Page-level text extractions
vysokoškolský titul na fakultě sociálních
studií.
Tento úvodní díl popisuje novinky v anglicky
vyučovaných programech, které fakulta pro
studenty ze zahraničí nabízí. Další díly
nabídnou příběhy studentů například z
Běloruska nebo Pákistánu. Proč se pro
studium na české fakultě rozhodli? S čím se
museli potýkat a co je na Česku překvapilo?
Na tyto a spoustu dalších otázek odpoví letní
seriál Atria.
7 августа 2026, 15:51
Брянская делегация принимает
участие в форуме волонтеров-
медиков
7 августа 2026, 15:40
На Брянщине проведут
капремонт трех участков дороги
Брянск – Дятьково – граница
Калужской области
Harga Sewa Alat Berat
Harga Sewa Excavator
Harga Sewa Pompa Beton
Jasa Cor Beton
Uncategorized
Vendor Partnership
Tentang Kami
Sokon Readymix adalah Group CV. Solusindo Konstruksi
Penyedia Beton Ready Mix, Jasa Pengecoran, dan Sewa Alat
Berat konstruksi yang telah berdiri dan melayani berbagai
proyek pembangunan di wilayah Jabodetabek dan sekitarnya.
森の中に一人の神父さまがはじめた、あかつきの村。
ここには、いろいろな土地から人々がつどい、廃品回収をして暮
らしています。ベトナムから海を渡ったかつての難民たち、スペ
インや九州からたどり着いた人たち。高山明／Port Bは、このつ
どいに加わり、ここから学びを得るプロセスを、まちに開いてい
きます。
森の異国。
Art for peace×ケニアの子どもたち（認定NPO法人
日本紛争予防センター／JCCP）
==
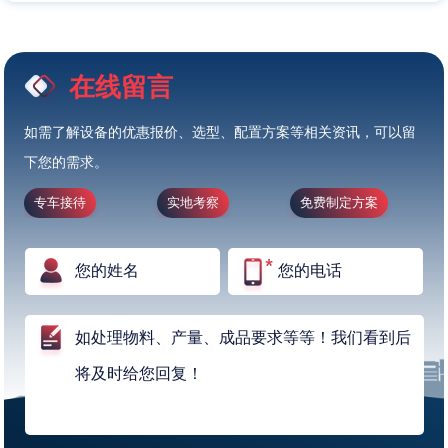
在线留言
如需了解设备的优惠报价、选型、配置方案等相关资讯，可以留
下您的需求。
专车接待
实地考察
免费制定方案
---
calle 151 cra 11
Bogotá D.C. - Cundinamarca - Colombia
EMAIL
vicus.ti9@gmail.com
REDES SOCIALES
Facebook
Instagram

#### [Task to carry out]
Above are the lines; repeat exactly the ones from the line containing "vysokoškolský titul na fakultě sociálních" down to the line containing "Tentang Kami", both inclusive.

#### [Your response]
vysokoškolský titul na fakultě sociálních
studií.
Tento úvodní díl popisuje novinky v anglicky
vyučovaných programech, které fakulta pro
studenty ze zahraničí nabízí. Další díly
nabídnou příběhy studentů například z
Běloruska nebo Pákistánu. Proč se pro
studium na české fakultě rozhodli? S čím se
museli potýkat a co je na Česku překvapilo?
Na tyto a spoustu dalších otázek odpoví letní
seriál Atria.
7 августа 2026, 15:51
Брянская делегация принимает
участие в форуме волонтеров-
медиков
7 августа 2026, 15:40
На Брянщине проведут
капремонт трех участков дороги
Брянск – Дятьково – граница
Калужской области
Harga Sewa Alat Berat
Harga Sewa Excavator
Harga Sewa Pompa Beton
Jasa Cor Beton
Uncategorized
Vendor Partnership
Tentang Kami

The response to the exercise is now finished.